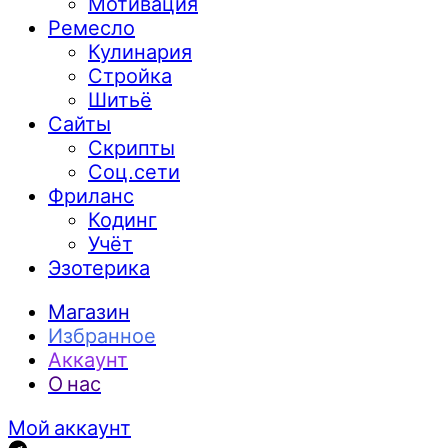
Мотивация
Ремесло
Кулинария
Стройка
Шитьё
Сайты
Скрипты
Соц.сети
Фриланс
Кодинг
Учёт
Эзотерика
Магазин
Избранное
Аккаунт
О нас
Мой аккаунт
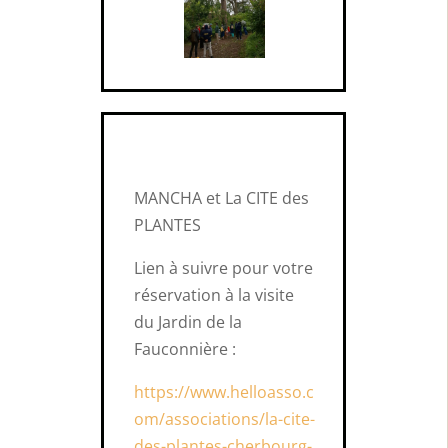
MANCHA et La CITE des
PLANTES
Lien à suivre pour votre
réservation à la visite
du Jardin de la
Fauconnière :
https://www.helloasso.c
om/associations/la-cite-
des-plantes-cherbourg-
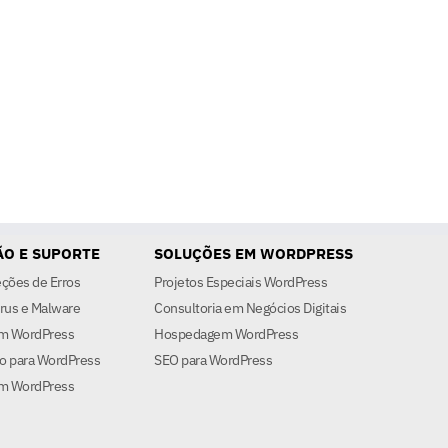
O E SUPORTE
SOLUÇÕES EM WORDPRESS
eções de Erros
Projetos Especiais WordPress
rus e Malware
Consultoria em Negócios Digitais
em WordPress
Hospedagem WordPress
o para WordPress
SEO para WordPress
m WordPress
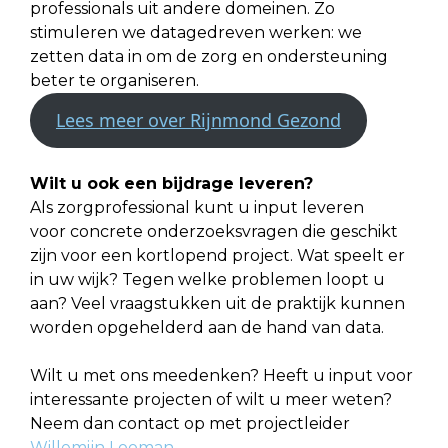
professionals uit andere domeinen. Zo
stimuleren we datagedreven werken: we
zetten data in om de zorg en ondersteuning
beter te organiseren.
Lees meer over Rijnmond Gezond
Wilt u ook een bijdrage leveren?
Als zorgprofessional kunt u input leveren
voor concrete onderzoeksvragen die geschikt
zijn voor een kortlopend project. Wat speelt er
in uw wijk? Tegen welke problemen loopt u
aan? Veel vraagstukken uit de praktijk kunnen
worden opgehelderd aan de hand van data.
Wilt u met ons meedenken? Heeft u input voor
interessante projecten of wilt u meer weten?
Neem dan contact op met projectleider
Willemijn Looman
.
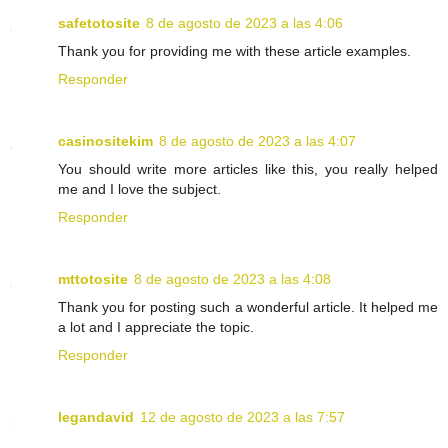
safetotosite
8 de agosto de 2023 a las 4:06
Thank you for providing me with these article examples.
Responder
casinositekim
8 de agosto de 2023 a las 4:07
You should write more articles like this, you really helped
me and I love the subject.
Responder
mttotosite
8 de agosto de 2023 a las 4:08
Thank you for posting such a wonderful article. It helped me
a lot and I appreciate the topic.
Responder
legandavid
12 de agosto de 2023 a las 7:57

__________

Work to complete: Search the data above for the word "meer" and show every line that has it.

Task answer:
Lees meer over Rijnmond Gezond
interessante projecten of wilt u meer weten?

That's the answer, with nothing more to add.